A. The consummation of the transactions contemplated hereby
(the "Closing") shall occur after Buyer has satisfactorily determined to its
sole satisfaction that the database containing the subscription customers is as
represented in Exhibit "A". The Closing shall take place at the Offices of Buyer
during normal business hours, as reasonably agreed to by Seller and Buyer as of
the 24th day of January, 2001.
B. At the Closing:
(1) Seller shall deliver to Buyer a Xxxx of Sale
listing all Assets purchased;
(2) Seller shall assign all of its rights,
title and interest in, to and under the
existing Lease; and
(3) Seller shall execute and deliver all
documents necessary or appropriate to
assign its interest in each of the domain
names.
C. In addition to the other conditions set forth herein,
Buyer's obligations hereunder are subject to Seller's delivery of all Exhibits,
attached hereto.
5. SELLER'S REPRESENTATIONS. Seller hereby represents and warrants to
Buyer as follows:
A. Seller, as it relates to these Assets, has been operating
in all material respects in accordance with all applicable laws, ordinances,
rules and regulations, and the premises comply in all material respects with all
applicable laws, ordinances, rules and regulations.

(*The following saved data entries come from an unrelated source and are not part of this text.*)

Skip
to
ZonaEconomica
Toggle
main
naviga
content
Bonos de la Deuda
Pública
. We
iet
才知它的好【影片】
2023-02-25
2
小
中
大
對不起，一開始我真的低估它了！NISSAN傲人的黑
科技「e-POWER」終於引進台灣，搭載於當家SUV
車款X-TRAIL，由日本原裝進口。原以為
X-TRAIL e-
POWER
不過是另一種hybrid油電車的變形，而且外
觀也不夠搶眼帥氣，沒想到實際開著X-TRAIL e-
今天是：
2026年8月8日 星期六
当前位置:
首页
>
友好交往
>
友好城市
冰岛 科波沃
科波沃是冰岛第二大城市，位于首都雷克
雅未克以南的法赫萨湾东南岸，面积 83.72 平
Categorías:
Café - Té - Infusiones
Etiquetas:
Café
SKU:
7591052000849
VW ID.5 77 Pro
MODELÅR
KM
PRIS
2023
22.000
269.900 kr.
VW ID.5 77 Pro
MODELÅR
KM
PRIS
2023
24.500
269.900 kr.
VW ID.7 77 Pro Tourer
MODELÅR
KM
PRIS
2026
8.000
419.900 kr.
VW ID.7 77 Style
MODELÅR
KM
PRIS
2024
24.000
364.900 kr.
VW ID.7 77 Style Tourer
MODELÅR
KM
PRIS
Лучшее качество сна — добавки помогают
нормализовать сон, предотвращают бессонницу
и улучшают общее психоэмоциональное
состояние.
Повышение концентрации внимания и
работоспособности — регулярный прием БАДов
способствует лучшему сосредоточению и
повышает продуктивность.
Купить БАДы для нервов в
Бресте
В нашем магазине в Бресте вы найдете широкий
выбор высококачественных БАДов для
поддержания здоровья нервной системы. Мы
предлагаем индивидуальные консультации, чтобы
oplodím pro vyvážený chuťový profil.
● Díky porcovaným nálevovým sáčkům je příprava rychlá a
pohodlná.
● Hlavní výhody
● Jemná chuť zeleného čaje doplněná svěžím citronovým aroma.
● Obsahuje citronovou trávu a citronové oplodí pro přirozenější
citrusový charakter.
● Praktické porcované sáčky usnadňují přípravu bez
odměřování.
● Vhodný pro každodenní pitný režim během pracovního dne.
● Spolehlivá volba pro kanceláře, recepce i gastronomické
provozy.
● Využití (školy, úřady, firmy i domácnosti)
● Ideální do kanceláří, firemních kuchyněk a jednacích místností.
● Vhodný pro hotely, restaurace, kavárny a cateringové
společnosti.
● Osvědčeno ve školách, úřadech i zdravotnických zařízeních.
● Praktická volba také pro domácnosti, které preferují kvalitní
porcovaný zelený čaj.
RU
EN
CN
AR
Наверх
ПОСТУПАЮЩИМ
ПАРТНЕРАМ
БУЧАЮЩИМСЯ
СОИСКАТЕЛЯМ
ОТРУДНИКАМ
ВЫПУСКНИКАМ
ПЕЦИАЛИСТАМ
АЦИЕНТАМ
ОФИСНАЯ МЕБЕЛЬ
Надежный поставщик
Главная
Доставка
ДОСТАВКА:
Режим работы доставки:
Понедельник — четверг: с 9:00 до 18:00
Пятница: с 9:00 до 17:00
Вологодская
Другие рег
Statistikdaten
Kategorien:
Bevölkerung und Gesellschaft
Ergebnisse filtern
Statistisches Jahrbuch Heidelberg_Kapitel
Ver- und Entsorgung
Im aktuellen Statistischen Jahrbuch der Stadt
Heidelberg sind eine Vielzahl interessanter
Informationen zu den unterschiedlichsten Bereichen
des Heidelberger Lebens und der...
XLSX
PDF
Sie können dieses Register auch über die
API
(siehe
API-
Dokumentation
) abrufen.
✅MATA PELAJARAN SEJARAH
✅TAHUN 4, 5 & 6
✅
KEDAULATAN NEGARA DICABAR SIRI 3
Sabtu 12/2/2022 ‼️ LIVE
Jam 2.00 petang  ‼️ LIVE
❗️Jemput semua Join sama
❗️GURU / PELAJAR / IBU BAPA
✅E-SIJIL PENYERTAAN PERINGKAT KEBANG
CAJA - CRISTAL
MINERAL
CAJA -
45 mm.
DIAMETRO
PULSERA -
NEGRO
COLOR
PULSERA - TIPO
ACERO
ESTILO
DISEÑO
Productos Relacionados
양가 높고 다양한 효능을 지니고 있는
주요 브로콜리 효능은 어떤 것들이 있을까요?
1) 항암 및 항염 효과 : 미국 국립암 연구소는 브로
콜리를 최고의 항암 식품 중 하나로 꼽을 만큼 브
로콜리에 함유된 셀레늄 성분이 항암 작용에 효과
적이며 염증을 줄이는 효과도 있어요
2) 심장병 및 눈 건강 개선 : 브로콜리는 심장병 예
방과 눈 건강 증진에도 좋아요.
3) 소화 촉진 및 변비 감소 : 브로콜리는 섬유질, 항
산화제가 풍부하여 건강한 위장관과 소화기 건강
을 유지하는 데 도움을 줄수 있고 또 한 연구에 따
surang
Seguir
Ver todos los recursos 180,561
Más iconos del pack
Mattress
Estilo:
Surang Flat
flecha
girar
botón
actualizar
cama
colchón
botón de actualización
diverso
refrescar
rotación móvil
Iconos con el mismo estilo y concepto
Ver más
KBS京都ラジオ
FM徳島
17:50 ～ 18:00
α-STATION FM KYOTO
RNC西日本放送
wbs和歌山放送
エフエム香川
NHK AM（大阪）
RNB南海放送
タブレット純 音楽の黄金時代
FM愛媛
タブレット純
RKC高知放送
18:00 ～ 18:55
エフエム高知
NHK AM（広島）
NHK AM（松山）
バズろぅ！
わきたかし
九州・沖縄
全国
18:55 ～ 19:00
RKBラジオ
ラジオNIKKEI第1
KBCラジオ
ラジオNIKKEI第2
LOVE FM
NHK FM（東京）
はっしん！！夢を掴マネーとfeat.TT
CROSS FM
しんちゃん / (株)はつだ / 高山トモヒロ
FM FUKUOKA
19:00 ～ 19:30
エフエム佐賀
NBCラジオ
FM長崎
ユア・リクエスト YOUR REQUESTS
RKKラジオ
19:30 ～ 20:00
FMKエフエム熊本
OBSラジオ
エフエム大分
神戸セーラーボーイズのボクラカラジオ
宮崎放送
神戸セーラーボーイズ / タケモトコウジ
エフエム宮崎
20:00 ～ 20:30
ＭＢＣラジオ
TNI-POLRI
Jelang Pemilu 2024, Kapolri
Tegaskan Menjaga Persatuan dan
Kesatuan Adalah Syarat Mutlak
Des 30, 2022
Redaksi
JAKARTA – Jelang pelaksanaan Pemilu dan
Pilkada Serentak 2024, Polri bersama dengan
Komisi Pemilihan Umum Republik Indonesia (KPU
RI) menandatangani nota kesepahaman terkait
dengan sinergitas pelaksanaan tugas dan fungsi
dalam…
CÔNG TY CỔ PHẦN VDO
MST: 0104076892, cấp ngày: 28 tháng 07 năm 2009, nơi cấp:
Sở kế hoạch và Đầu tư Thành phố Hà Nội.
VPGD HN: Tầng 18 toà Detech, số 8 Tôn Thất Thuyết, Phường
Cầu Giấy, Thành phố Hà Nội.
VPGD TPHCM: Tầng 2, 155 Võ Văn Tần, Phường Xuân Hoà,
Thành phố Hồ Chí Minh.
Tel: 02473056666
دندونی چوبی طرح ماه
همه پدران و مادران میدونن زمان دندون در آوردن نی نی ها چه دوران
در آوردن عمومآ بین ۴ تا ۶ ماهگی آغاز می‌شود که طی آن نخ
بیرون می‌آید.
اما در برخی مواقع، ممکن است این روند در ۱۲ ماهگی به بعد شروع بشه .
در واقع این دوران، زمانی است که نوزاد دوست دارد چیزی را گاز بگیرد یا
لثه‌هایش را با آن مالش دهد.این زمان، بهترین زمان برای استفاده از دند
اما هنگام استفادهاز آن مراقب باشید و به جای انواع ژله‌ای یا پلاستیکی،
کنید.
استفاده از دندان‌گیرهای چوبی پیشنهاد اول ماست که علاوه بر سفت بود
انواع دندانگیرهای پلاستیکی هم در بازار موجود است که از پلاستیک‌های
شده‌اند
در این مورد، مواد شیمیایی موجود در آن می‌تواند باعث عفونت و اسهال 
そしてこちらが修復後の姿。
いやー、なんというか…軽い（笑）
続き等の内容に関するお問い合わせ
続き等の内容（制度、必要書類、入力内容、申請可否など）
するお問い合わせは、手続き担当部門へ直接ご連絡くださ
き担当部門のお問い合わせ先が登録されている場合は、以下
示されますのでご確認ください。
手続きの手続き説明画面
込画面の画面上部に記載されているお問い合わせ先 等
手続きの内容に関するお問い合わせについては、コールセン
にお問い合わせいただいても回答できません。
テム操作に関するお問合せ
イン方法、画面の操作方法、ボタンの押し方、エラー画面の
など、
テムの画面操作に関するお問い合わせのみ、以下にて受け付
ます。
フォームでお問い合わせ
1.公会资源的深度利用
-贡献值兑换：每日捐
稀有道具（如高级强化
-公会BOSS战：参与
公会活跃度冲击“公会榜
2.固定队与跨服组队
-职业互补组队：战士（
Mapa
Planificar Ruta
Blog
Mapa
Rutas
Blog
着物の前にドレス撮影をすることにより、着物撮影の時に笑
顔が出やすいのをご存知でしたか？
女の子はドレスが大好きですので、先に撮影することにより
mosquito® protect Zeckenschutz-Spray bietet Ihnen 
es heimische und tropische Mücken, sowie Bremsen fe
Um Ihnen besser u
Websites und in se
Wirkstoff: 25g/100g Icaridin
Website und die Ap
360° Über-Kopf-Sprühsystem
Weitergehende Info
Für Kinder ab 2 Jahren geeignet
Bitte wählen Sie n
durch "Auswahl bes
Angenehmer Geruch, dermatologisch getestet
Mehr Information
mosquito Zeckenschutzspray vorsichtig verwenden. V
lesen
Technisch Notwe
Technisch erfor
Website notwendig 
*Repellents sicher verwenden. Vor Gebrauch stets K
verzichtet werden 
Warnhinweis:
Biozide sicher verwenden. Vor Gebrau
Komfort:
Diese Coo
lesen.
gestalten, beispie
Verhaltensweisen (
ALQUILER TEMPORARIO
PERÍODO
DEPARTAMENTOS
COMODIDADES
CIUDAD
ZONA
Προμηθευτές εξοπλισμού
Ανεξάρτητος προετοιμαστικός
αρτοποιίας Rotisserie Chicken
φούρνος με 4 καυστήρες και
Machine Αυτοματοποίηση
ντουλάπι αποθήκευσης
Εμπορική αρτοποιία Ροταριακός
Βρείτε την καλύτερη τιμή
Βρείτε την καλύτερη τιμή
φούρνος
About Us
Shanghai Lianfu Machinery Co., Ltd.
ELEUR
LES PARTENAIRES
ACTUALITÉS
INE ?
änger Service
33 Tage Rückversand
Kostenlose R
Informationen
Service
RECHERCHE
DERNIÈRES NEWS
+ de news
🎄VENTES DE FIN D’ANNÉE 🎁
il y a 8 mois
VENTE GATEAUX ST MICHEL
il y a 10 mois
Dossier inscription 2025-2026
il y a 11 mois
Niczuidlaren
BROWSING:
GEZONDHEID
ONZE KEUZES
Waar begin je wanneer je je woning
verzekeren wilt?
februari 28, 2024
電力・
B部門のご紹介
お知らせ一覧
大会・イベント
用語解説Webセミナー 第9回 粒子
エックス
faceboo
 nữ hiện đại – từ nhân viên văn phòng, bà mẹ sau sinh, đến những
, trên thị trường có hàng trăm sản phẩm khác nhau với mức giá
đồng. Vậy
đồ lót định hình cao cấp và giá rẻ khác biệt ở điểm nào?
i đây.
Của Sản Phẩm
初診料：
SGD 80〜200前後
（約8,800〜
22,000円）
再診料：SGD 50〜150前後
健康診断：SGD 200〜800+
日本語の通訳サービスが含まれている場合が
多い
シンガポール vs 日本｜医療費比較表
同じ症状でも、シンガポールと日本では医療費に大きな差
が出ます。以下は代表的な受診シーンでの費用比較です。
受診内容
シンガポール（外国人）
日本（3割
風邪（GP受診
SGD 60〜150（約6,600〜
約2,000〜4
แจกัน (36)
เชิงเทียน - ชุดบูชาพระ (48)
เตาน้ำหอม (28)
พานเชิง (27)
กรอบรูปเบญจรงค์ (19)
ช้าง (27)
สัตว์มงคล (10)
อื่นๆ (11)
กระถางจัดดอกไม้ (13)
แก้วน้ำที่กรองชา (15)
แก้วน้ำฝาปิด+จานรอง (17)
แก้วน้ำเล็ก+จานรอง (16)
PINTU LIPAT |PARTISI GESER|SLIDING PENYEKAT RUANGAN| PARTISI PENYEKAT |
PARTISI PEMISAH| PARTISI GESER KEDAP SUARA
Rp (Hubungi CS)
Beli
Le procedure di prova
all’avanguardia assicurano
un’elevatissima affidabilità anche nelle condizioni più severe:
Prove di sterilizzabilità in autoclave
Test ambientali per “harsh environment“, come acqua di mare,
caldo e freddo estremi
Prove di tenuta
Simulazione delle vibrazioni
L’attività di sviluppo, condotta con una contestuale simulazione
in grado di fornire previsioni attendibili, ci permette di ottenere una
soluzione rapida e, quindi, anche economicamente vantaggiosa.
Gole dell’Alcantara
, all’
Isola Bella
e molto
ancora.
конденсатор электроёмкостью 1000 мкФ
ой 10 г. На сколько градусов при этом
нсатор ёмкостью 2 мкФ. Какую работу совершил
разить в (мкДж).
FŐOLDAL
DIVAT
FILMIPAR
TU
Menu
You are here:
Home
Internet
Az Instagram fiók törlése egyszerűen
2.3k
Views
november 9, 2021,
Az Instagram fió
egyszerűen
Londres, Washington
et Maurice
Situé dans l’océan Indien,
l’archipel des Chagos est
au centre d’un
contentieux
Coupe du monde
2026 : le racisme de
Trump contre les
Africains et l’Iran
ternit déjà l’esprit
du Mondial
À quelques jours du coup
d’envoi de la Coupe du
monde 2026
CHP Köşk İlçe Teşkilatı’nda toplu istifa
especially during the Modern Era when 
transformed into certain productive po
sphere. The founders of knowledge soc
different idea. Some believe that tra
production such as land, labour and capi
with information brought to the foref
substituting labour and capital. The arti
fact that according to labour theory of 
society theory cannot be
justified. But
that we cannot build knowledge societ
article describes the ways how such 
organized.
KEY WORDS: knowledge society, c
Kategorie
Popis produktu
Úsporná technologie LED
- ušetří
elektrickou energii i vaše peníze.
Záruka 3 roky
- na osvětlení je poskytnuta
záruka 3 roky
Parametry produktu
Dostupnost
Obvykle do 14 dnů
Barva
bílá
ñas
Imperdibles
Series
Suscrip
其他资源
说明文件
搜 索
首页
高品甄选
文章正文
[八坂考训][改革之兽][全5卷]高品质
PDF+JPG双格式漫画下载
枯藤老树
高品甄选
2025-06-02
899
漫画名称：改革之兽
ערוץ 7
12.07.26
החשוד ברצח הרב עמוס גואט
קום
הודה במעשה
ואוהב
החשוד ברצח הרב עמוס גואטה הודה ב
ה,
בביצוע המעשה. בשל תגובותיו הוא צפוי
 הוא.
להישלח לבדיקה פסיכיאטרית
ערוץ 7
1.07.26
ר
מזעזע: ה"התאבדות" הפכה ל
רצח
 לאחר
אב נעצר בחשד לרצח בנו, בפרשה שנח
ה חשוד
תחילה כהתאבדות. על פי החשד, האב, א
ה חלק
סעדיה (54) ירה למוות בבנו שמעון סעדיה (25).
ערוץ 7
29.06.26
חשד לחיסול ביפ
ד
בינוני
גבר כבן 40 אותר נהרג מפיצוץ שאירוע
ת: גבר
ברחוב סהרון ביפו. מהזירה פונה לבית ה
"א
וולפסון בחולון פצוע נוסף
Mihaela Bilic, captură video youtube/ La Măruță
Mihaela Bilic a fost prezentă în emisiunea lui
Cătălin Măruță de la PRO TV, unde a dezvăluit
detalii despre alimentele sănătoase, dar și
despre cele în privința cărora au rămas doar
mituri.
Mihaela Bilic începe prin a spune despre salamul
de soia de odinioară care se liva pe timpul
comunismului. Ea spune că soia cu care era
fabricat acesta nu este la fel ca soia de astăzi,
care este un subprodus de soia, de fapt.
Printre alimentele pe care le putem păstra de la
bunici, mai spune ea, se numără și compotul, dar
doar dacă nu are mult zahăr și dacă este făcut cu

B. There is no litigation or proceedings, administrative,
civil or otherwise, pending, or to Seller's knowledge threatened, relating to
the Assets, preventing or challenging the execution, delivery or performance of
this Agreement, or which would materially affect the Assets.
C. The Assets are free and clear of all liens, encumbrances,
claims and interests, and Seller has the absolute and unrestricted right to sell
and assign the Assets to Buyer, and the Assets are hereby conveyed to Buyer free
and clear of all liens, encumbrances, claims, and interest, except those set
forth in the one (1) Lease Agreement.
D. Seller guarantees that no tax audits, liens, levies or
assessments are pending or threatened, to the knowledge of the Seller, with
respect to the Assets.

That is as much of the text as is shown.